Item Region-based Style Classification Network (IRSN): A Fashion Style Classifier Based on Domain Knowledge of Fashion Experts

Fashion style classification is a challenging task because of the large visual variation within the same style and the existence of visually similar styles. Styles are expressed not only by the global appearance, but also by the attributes of individual items and their combinations. In this study, we propose an item region-based fashion style classification network (IRSN) to effectively classify fashion styles by analyzing item-specific features and their combinations in addition to global features. IRSN extracts features of each item region using item region pooling (IRP), analyzes them separately, and combines them using gated feature fusion (GFF). In addition, we improve the feature extractor by applying a dual-backbone architecture that combines a domain-specific feature extractor and a general feature extractor pre-trained with a large-scale image-text dataset. In experiments, applying IRSN to six widely-used backbones, including EfficientNet, ConvNeXt, and Swin Transformer, improved style classification accuracy by an average of 6.9% and a maximum of 14.5% on the FashionStyle14 dataset and by an average of 7.6% and a maximum of 15.1% on the ShowniqV3 dataset. Visualization analysis also supports that the IRSN models are better than the baseline models at capturing differences between similar style classes.

💡 Research Summary

The paper tackles the long‑standing challenge of fashion style classification, where large intra‑class visual variance and subtle inter‑class similarities make pure global‑appearance models insufficient. Drawing on the observation that fashion experts judge style not only by the overall silhouette but also by the attributes of individual garments and their combinations, the authors propose the Item Region‑based Style Classification Network (IRSN).

IRSN consists of three main components. First, an item‑region detector isolates predefined garment parts (e.g., top, bottom, shoes, accessories). For each region, Item Region Pooling (IRP) extracts a fixed‑size feature map using an RoI‑Align‑like operation, followed by a small dedicated MLP head that produces an item‑specific embedding.
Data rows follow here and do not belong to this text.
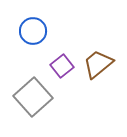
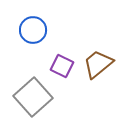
blue circle: moved 1 px up
purple square: rotated 25 degrees counterclockwise
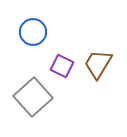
blue circle: moved 2 px down
brown trapezoid: rotated 20 degrees counterclockwise
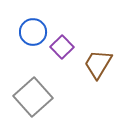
purple square: moved 19 px up; rotated 20 degrees clockwise
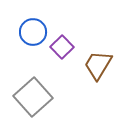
brown trapezoid: moved 1 px down
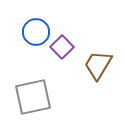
blue circle: moved 3 px right
gray square: rotated 30 degrees clockwise
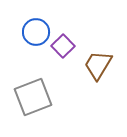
purple square: moved 1 px right, 1 px up
gray square: rotated 9 degrees counterclockwise
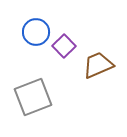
purple square: moved 1 px right
brown trapezoid: rotated 36 degrees clockwise
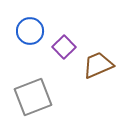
blue circle: moved 6 px left, 1 px up
purple square: moved 1 px down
Second, two parallel feature extractors form a dual‑backbone architecture. One backbone is a domain‑specific CNN (e.g., EfficientNet, ConvNeXt) fine‑tuned on fashion data to capture fine‑grained texture, pattern, and color cues. The other backbone is a general‑purpose vision encoder pre‑trained on a massive image‑text dataset (CLIP‑style), providing rich semantic context. Both outputs are projected to a common dimensionality and fed into a Gated Feature Fusion (GFF) module. GFF learns a sigmoid‑based gate per channel, dynamically weighting the contribution of global versus item embeddings, thereby encouraging complementary use of the two information streams.
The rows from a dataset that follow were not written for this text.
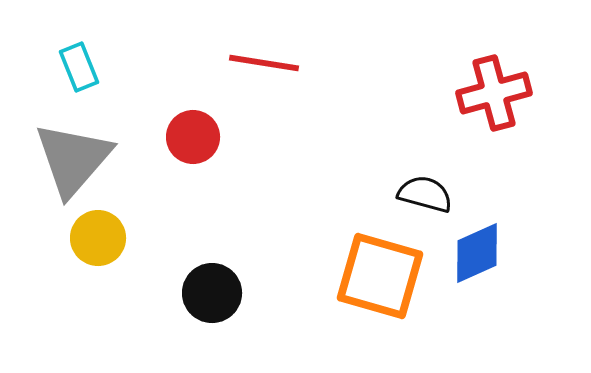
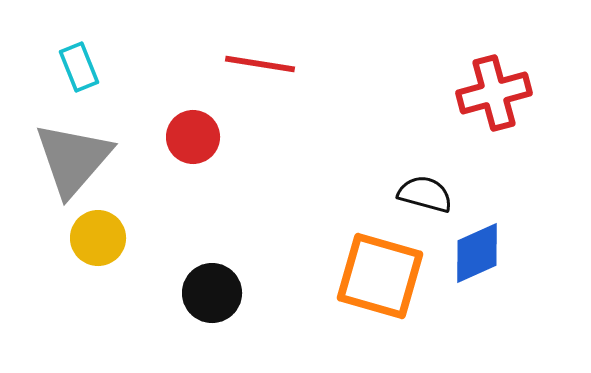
red line: moved 4 px left, 1 px down
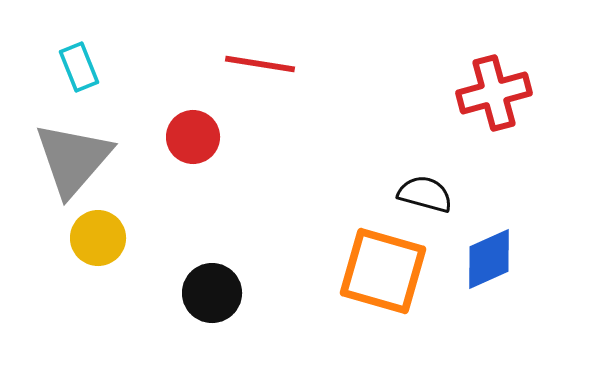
blue diamond: moved 12 px right, 6 px down
orange square: moved 3 px right, 5 px up
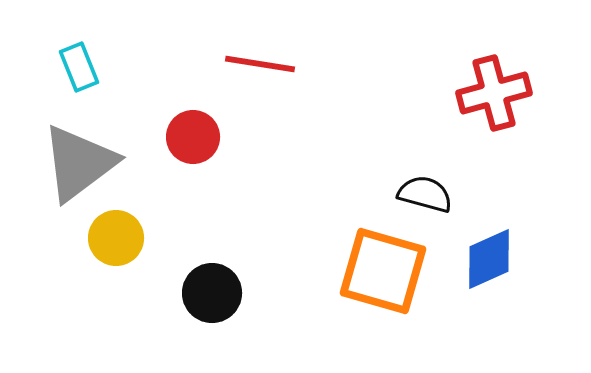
gray triangle: moved 6 px right, 4 px down; rotated 12 degrees clockwise
yellow circle: moved 18 px right
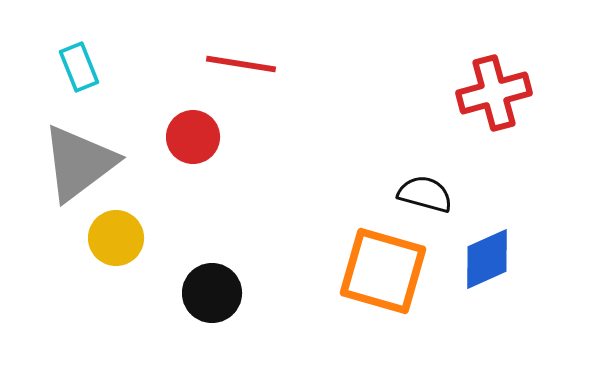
red line: moved 19 px left
blue diamond: moved 2 px left
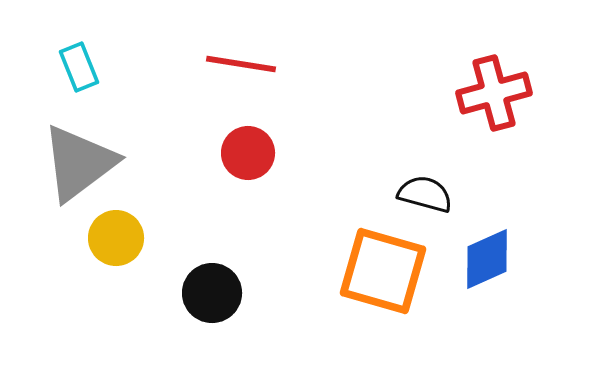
red circle: moved 55 px right, 16 px down
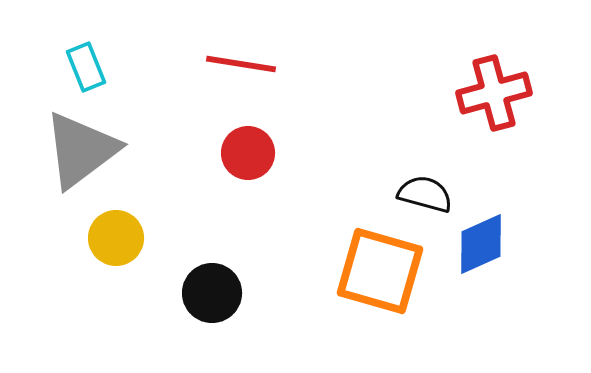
cyan rectangle: moved 7 px right
gray triangle: moved 2 px right, 13 px up
blue diamond: moved 6 px left, 15 px up
orange square: moved 3 px left
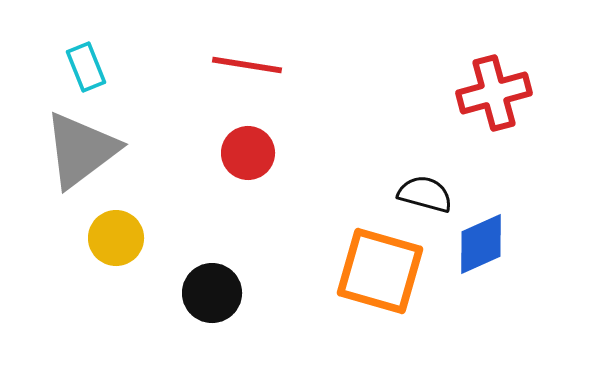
red line: moved 6 px right, 1 px down
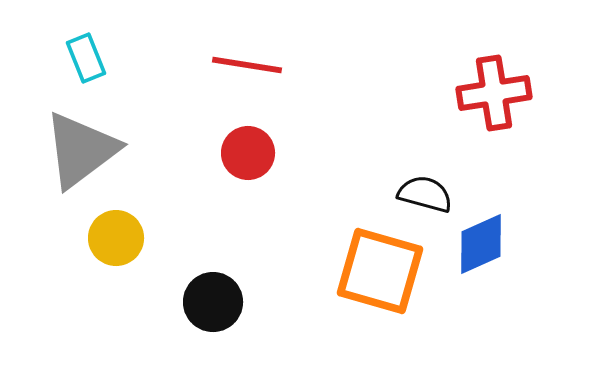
cyan rectangle: moved 9 px up
red cross: rotated 6 degrees clockwise
black circle: moved 1 px right, 9 px down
The training objective combines standard cross‑entropy with label smoothing and an auxiliary regularizer that promotes consistency among item embeddings belonging to the same style, helping the network distinguish subtle combinations such as “jeans + t‑shirt” versus “jeans + shirt”.
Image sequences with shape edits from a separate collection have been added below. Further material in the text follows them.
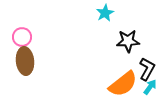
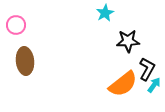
pink circle: moved 6 px left, 12 px up
cyan arrow: moved 4 px right, 2 px up
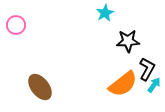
brown ellipse: moved 15 px right, 26 px down; rotated 32 degrees counterclockwise
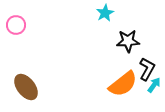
brown ellipse: moved 14 px left
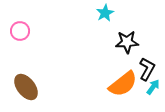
pink circle: moved 4 px right, 6 px down
black star: moved 1 px left, 1 px down
cyan arrow: moved 1 px left, 2 px down
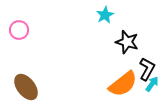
cyan star: moved 2 px down
pink circle: moved 1 px left, 1 px up
black star: rotated 20 degrees clockwise
cyan arrow: moved 1 px left, 3 px up
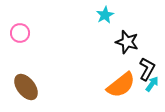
pink circle: moved 1 px right, 3 px down
orange semicircle: moved 2 px left, 1 px down
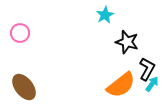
brown ellipse: moved 2 px left
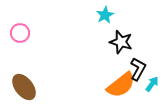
black star: moved 6 px left
black L-shape: moved 9 px left
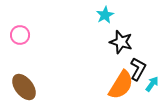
pink circle: moved 2 px down
orange semicircle: rotated 20 degrees counterclockwise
Extensive experiments were conducted on two large‑scale benchmarks: FashionStyle14 (14 styles, ~30 k images) and ShowniqV3 (30 styles, >100 k images). IRSN was grafted onto six state‑of‑the‑art backbones, including EfficientNet‑B0, ConvNeXt‑Base, and Swin‑Transformer‑Tiny. Across both datasets, IRSN consistently outperformed the vanilla backbones, delivering average accuracy gains of 6.9 % (FashionStyle14) and 7.6 % (ShowniqV3), with peak improvements of 14.5 % and 15.1 % respectively.

Qualitative analysis using Grad‑CAM visualizations shows that IRSN focuses on discriminative item regions (e.g., shoes, accessories) when differentiating visually similar styles such as “street” and “casual,” whereas baseline models rely mainly on the overall silhouette. This confirms that the item‑level representations and their gated fusion are indeed responsible for the performance boost.

Key contributions are: (1) a novel architecture that explicitly models item‑region features and their combinations, (2) a dual‑backbone scheme that merges domain‑specific fine‑tuned CNNs with large‑scale vision‑language pre‑training, (3) empirical evidence of consistent gains across multiple modern backbones, and (4) interpretability results that align with fashion expert reasoning.

Future work suggested includes integrating more accurate pose‑guided segmentation for item detection, extending the framework to multimodal style description generation, and exploring style‑aware generative models for virtual try‑on or recommendation systems. The proposed IRSN thus offers a practical, scalable solution for real‑world fashion applications such as e‑commerce search, personalized styling assistants, and automated cataloging.